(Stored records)

┌──

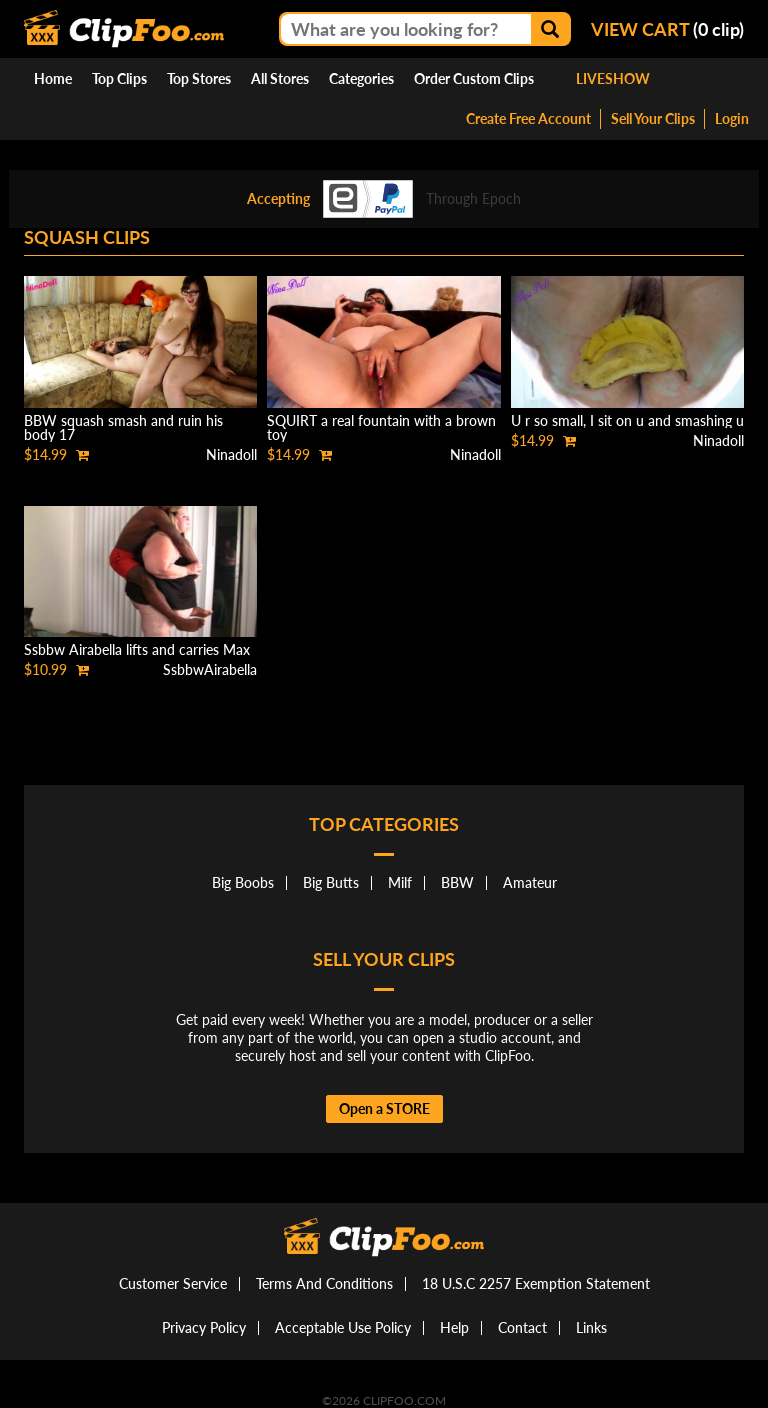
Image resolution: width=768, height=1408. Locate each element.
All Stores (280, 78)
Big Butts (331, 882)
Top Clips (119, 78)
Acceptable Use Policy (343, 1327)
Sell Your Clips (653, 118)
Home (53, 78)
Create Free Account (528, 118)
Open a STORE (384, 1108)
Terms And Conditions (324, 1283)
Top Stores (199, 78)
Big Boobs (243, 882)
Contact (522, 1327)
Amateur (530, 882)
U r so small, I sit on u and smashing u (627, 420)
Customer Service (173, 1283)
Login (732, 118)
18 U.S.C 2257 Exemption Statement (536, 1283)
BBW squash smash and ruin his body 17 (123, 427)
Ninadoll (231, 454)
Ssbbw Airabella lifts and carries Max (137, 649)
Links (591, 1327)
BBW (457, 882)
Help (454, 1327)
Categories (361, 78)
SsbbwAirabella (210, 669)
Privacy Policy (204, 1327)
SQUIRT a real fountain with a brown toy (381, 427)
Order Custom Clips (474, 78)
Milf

└──

* [Prompt]: Write out exactly the final stretch of the records: the line containing "Login (732, 118)" and every line after it, through the last, and nothing else.

* [Output of the exercise]:
Login (732, 118)
18 U.S.C 2257 Exemption Statement (536, 1283)
BBW squash smash and ruin his body 17 (123, 427)
Ninadoll (231, 454)
Ssbbw Airabella lifts and carries Max (137, 649)
Links (591, 1327)
BBW (457, 882)
Help (454, 1327)
Categories (361, 78)
SsbbwAirabella (210, 669)
Privacy Policy (204, 1327)
SQUIRT a real fountain with a brown toy (381, 427)
Order Custom Clips (474, 78)
Milf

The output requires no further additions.